From the records below, please repeat exactly the line that has "del inflamasoma son", the line that has "reducida bajo circunstancias específicas.", and every line between them, and nothing else.

Records excerpted from a collection:

────────────────────────────────────────

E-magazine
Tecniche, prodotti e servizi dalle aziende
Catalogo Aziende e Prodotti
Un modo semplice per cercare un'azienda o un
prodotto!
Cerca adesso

────────────────────────────────────────

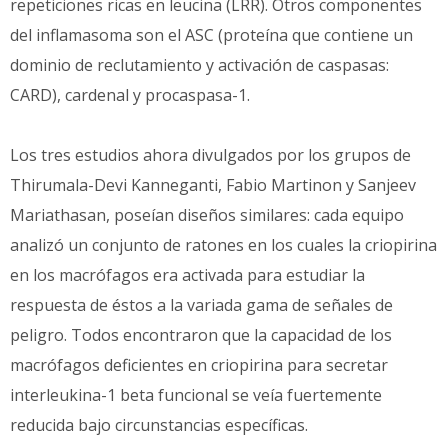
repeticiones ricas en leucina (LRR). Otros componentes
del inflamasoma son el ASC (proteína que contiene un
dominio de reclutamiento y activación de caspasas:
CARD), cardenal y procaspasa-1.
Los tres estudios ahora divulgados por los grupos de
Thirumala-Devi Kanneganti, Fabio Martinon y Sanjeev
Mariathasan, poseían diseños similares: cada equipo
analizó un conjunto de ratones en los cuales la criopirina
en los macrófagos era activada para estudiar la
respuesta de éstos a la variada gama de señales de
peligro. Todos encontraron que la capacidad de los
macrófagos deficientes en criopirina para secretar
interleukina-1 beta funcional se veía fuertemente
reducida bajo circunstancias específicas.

────────────────────────────────────────

**RESULT BELOW:**
del inflamasoma son el ASC (proteína que contiene un
dominio de reclutamiento y activación de caspasas:
CARD), cardenal y procaspasa-1.
Los tres estudios ahora divulgados por los grupos de
Thirumala-Devi Kanneganti, Fabio Martinon y Sanjeev
Mariathasan, poseían diseños similares: cada equipo
analizó un conjunto de ratones en los cuales la criopirina
en los macrófagos era activada para estudiar la
respuesta de éstos a la variada gama de señales de
peligro. Todos encontraron que la capacidad de los
macrófagos deficientes en criopirina para secretar
interleukina-1 beta funcional se veía fuertemente
reducida bajo circunstancias específicas.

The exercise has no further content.